A similar structure determination strategy was applied to compound 4 after observing that the HRESIMS data contained a prominent ion with m/z 726.4073 [M + Na]+, which corresponded to a molecular formula of C36H57N5O9. This indicated that the metabolite was deficient for two CH2 units relative to compound 2. Inspection of the 1H–1H TOCSY data for 4 provided strong evidence that metabolites 2 and 4 shared identical macrocycles. This was supported by hydrolysis followed by Marfey’s analysis, which confirmed the presence of the same amino acid residues in 2 and 4. Turning our attention to the MS result, as well as 1H NMR data attributable to the hydrocarbon chain, it was determined that the lipid-derived portion of 4 was missing two CH2 units relative to 2. With the structure of metabolite 4 confirmed, the new compound was given the trivial name serrawettin W5.

An evaluation of metabolite 5 by HRESIMS provided an ion with m/z 770.4346 [M + Na]+ that enabled us to determine its molecular formula was C38H61N5O10. This represented an increase of one oxygen atom in 5 relative to compound 2. Focusing on the 1H NMR data (Table ) for the amino acid portion of the macrocycle in 5, it was readily apparent that the aromatic protons associated with the phenylalanine residue in 2 were altered and that one hydrogen bonded to a carbon was missing. The new aromatic spin-coupled network appeared as an AA′BB′ system, which led us to propose that 5 incorporated a tyrosine residue in place of the phenylalanine in 2. The assignments of the carbon and hydrogen spins for the tyrosine were subsequently confirmed by HMBC experiment, as well as hydrolysis followed by Marfey’s analysis, which together established the presence of an l-tyrosine in 5. Metabolite 5 was assigned the trivial name serrawettin W6.

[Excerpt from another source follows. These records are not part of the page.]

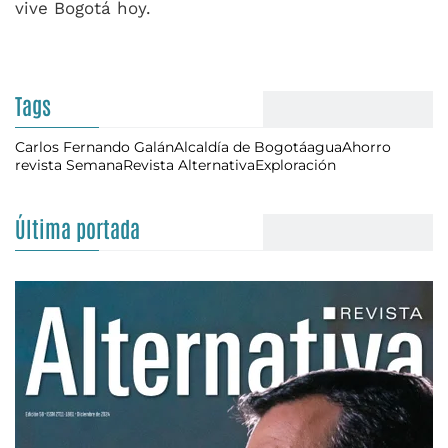
vive Bogotá hoy.
Tags
Carlos Fernando Galán
Alcaldía de Bogotá
agua
Ahorro
revista Semana
Revista Alternativa
Exploración
Última portada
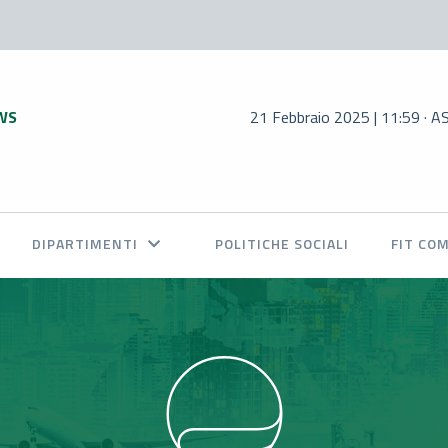
WS
21 Febbraio 2025 | 11:59 · ASS
DIPARTIMENTI
POLITICHE SOCIALI
FIT CO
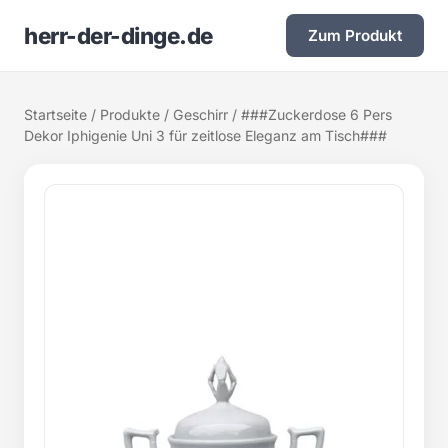
herr-der-dinge.de
Zum Produkt
Startseite
/
Produkte
/
Geschirr
/ ###Zuckerdose 6 Pers
Dekor Iphigenie Uni 3 für zeitlose Eleganz am Tisch###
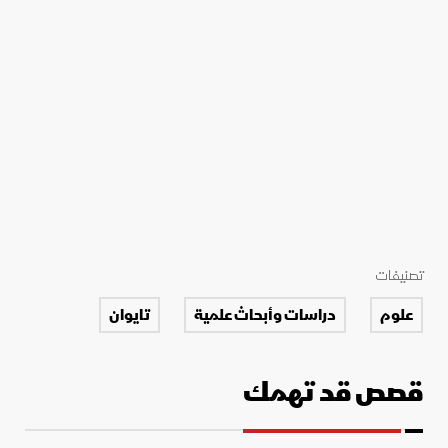
تصنيفات
علوم
دراسات وأبحاث علمية
تايوان
قصص قد تهمك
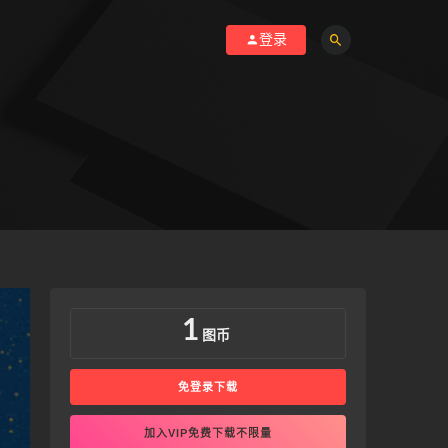
登录
1
图币
免登录下载
加入VIP免费下载不限量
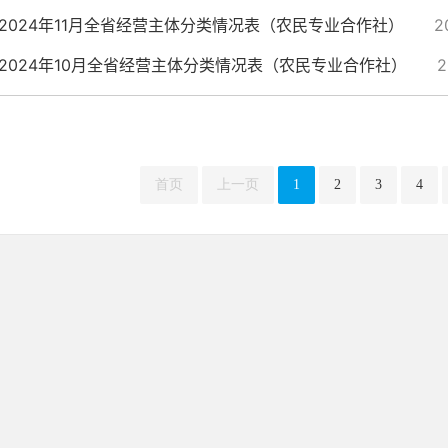
2024年11月全省经营主体分类情况表（农民专业合作社）
2
2024年10月全省经营主体分类情况表（农民专业合作社）
2
首页
上一页
1
2
3
4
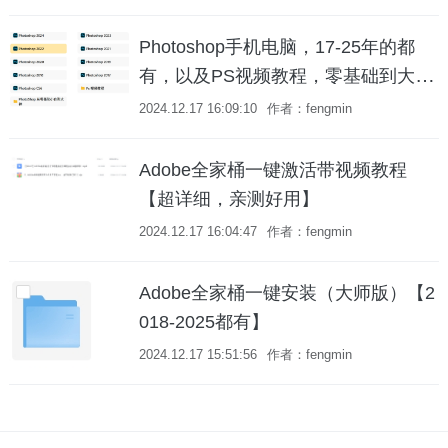
Photoshop手机电脑，17-25年的都
有，以及PS视频教程，零基础到大神
都有
2024.12.17 16:09:10
作者：fengmin
Adobe全家桶一键激活带视频教程
【超详细，亲测好用】
2024.12.17 16:04:47
作者：fengmin
Adobe全家桶一键安装（大师版）【2
018-2025都有】
2024.12.17 15:51:56
作者：fengmin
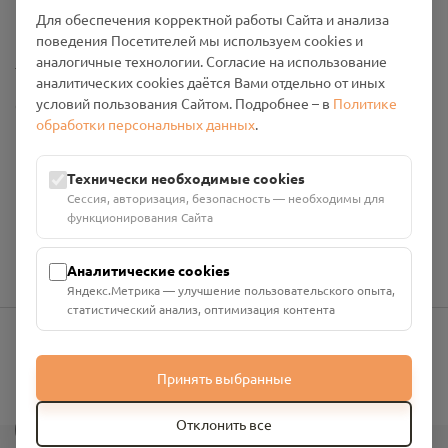
Промо-материалы
Для обеспечения корректной работы Сайта и анализа
поведения Посетителей мы используем cookies и
Настройки cookies
аналогичные технологии. Согласие на использование
аналитических cookies даётся Вами отдельно от иных
условий пользования Сайтом. Подробнее – в
Политике
Общество с ограниченной ответственностью «Смоленский
обработки персональных данных
.
Проект Помним»
ИНН: 6700029207 ОГРН: 1256700001986
Юридический адрес: 216790, Смоленская область, р-н
Технически необходимые cookies
Руднянский, г. Рудня, улица Западная, д. 26А, пом. 18
Сессия, авторизация, безопасность — необходимы для
Номер счёта: 40702810901130004287 в АО "АЛЬФА-БАНК"
функционирования Сайта
Кор. счёт: 30101810200000000593
Аналитические cookies
Яндекс.Метрика — улучшение пользовательского опыта,
статистический анализ, оптимизация контента
info@pomnim.online
Принять выбранные
?
Отклонить все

With the stereochemical assignments of the amino acid residues completed, we focused on securing the configurations of the C-3 positions in each compound. Applying biosynthetic-based logic to the problem, it appeared reasonable to presume that the stereochemistries of the metabolites’ C-3 positions were set upon incorporation of either 3-hydroxydecanoic acid (2, 3, and 5) or 3-hydroxyoctanoate (4). A survey of the chemical literature concerning the spectroscopic properties of β-hydroxy fatty acids revealed a decisive trend in their chiral-optical data (Table S1). Namely, in chloroform, R-configured β-hydroxy fatty acids displayed consistent levorotatory activities, whereas in ethanol, these molecules exhibited dextrorotatory properties. Returning to the acid hydrolysates prepared from 2–5, we were able to purify milligram quantities of enantiopure β-hydroxy fatty acids from each sample. Specific rotation values were obtained for the products in both ethanol and chloroform, which enabled us to assign R configurations to the C-3 positions in 2–5.

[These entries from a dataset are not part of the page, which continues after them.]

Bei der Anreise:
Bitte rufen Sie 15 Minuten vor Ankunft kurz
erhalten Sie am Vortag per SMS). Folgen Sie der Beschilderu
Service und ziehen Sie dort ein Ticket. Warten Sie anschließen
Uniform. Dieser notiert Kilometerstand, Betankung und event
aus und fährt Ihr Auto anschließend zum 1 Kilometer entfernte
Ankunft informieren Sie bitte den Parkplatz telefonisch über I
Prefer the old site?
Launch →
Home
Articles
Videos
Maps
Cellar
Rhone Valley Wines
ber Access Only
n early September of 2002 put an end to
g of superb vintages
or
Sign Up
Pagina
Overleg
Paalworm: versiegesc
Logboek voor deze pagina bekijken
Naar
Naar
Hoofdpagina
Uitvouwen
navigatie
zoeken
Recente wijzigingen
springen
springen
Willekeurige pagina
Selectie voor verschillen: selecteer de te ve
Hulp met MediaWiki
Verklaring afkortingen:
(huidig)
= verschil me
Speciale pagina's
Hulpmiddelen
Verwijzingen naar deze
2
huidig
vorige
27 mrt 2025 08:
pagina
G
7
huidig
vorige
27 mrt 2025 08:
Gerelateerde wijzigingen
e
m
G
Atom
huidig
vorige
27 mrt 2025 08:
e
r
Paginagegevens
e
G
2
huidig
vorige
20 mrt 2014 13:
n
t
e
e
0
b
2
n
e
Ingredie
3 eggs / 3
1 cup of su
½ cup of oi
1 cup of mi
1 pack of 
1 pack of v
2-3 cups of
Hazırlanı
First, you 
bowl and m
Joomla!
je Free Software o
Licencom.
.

The genome of the Serratia sp. isolate was sequenced to link the identified natural products to their prospective biosynthetic gene cluster. Over 5.4 million reads were generated and assembled into 35 contiguous sequences after quality control. The annotated 16S rRNA gene was extracted and aligned to OTUs classified as Gammaproteobacteria, which we had observed from the opossum ears. These showed close (98%) homology to an OTU classified as a member of the Enterobacteriaceae. A total of eight potential secondary-metabolite-producing biosynthetic gene clusters were identified by antiSMASH analysis, including four NRPS clusters. One of the candidate clusters presented a near-perfect match to what was required to construct metabolites 2–5 (SI Figure S69).

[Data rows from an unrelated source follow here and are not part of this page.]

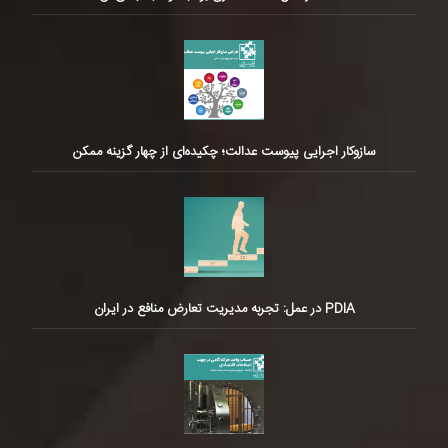
سازوکار اجرایی پیوست عدالت؛ چکیده‌ای از چهار گزینه ممکن
PDIA در عمل: تجربه مدیریت تعارض منافع در ایران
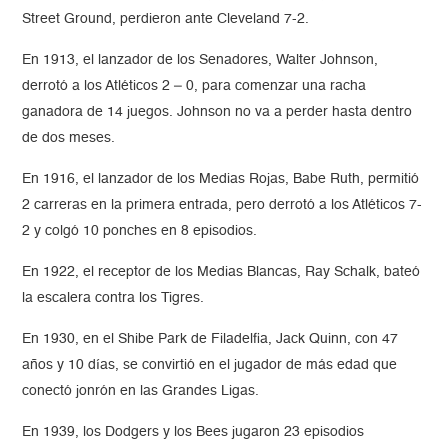
Street Ground, perdieron ante Cleveland 7-2.
En 1913, el lanzador de los Senadores, Walter Johnson,
derrotó a los Atléticos 2 – 0, para comenzar una racha
ganadora de 14 juegos. Johnson no va a perder hasta dentro
de dos meses.
En 1916, el lanzador de los Medias Rojas, Babe Ruth, permitió
2 carreras en la primera entrada, pero derrotó a los Atléticos 7-
2 y colgó 10 ponches en 8 episodios.
En 1922, el receptor de los Medias Blancas, Ray Schalk, bateó
la escalera contra los Tigres.
En 1930, en el Shibe Park de Filadelfia, Jack Quinn, con 47
años y 10 días, se convirtió en el jugador de más edad que
conectó jonrón en las Grandes Ligas.
En 1939, los Dodgers y los Bees jugaron 23 episodios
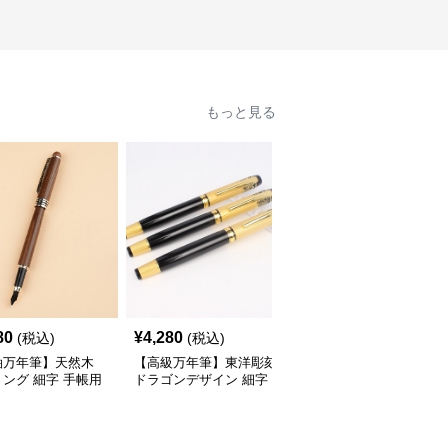
もっと見る
80
¥
4,280
¥
5,940
(税込)
(税込)
(税込)
軸万年筆】天然木
【高級万年筆】東洋彫刻
【経年変化】真鍮 ブラ
ング 細字 手帳用
ドラゴンデザイン 細字
ス 金属軸 - レトロ アン
い木のぬくもりが
縁起の良い装飾で特別な
ティーク ヴィンテージ
の記録を豊かな時間
記念品や贈り物に最適
える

The purified compounds were evaluated for their abilities to inhibit growth and biofilm production of C. albicans. None of the metabolites were able to kill fungal cells at concentrations up to 100 μM. Compound 1 from the Pseudomonas sp. isolate proved to be the most potent inhibitor of C. albicans biofilm formation, with an IC50 value of 4.6 ± 1.0 μM. The Serratia sp. metabolites exhibited a range of biofilm inhibition capabilities, with 2 being the most potent (IC50 = 7.7 ± 0.7 μM), followed by 4 (IC50 = 13.4 ± 0.2 μM), 5 (IC50 = 29.2 ± 0.4 μM), and 3 (IC50 = 59.8 ± 5.7 μM). The abilities of these bacterial cyclic lipodepsipeptides to limit biofilm formation, while not impacting yeast cell survival, hint at the possibility of alternative chemical options for controlling C. albicans infections by means of biofilm modulation.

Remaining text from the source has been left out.